Dios no quiere mejorar la situación de nadie. ¡Lo que Él quiere es transformar vidas! Sin embargo, para que esto suceda, es necesario que exista una entrega sincera y sin reservas de la propia vida, en las manos de Jesús. Si nos entregamos a medias, el milagro no sucederá.
“Dios no solo quiere suplir una necesidad momentánea, como puede ser la curación de una enfermedad, abrirle la puerta de un buen empleo o restaurar su familia. Él quiere darle el Espíritu Santo, porque mientras usted no lo reciba, su vida seguirá igual”, aseguraba el obispo Paulo Roberto en el primer Santo Culto de octubre.
Casi todo el mundo conoce la historia de la multiplicación de los panes y los peces, pero casi siempre se enfoca el milagro de la multiplicación en sí, y no aquello que provocó el milagro. Veamos lo que sucedió:Cuando aquella multitud de cerca de 15,000 personas siguió a Jesús para escuchar Sus enseñanzas, las horas pasaron y se hizo de noche. Jesús, que ya sabía lo que iba a hacer, quiso poner a prueba la fe de sus discípulos y les preguntó qué podrían hacer para dar de comer a toda aquella muchedumbre.

Los discípulos, llevados por su lógica humana, sugirieron al Señor que despidiera a la multitud enseguida para que pudieran encontrar algo de comer por el camino. Felipe, uno de ellos, hizo algunos cálculos matemáticos y estimó que ni 200 denarios bastarían para alimentar a toda aquella gente. Pero fue Andrés, otro de Sus discípulos, quien comunicó a Jesús que allí había un muchacho dispuesto a entregar todo lo que tenía, cinco panes y dos peces. (Juan 6:1-13)

“En aquel momento Jesús pidió al muchacho que le diera su merienda, y él, en un acto de fe, entregó todo lo que tenía en las manos de Jesús. Este chico manifestó una fe sincera en Jesús, no puso peros ni excusas. Se entregó, pues tenía la más absoluta certeza de que Él no dejaría que le faltara nada. Fue una actitud de fe pura, por eso la Biblia dice que debemos recibir el reino de Dios como niños”, hablaba el obispo.

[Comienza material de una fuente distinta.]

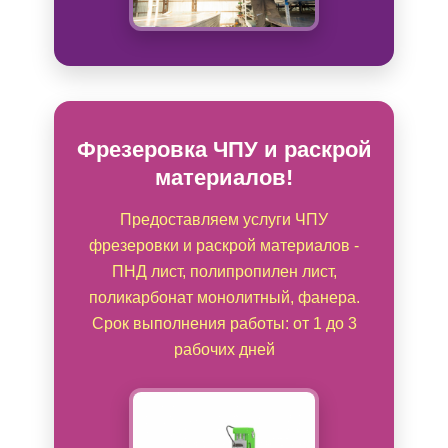
Фрезеровка ЧПУ и раскрой
материалов!
Предоставляем услуги ЧПУ
фрезеровки и раскрой материалов -
ПНД лист, полипропилен лист,
поликарбонат монолитный, фанера.
Срок выполнения работы: от 1 до 3
рабочих дней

Cuando Jesús tomó los panes y los peces, los bendijo e hizo el milagro de la multiplicación. Los discípulos, entonces, pudieron alimentar en torno a 15,000 personas y aun sobraron doce canastas llenas.

Jesús hizo aquel milagro porque alguien tuvo fe para dar, para sacrificar y entregar toda su vida. Asimismo, cuando nosotros entregamos nuestra vida en las manos de Dios, recibimos el Espíritu Santo y nuestras necesidades son suplidas. Se cumple la promesa que dice: “Buscad en primer lugar el reino de Dios y todas estas cosas serán añadidas”.

Usted es quien provoca el milagro a través de su entrega, como hizo aquel muchacho, que tuvo su vida transformada y que probablemente se llevó a casa alguna de las cestas que sobraron, llena de panes y peces. Por eso, entréguese totalmente a Dios. Él transformará su vida y no dejará que nada le falte.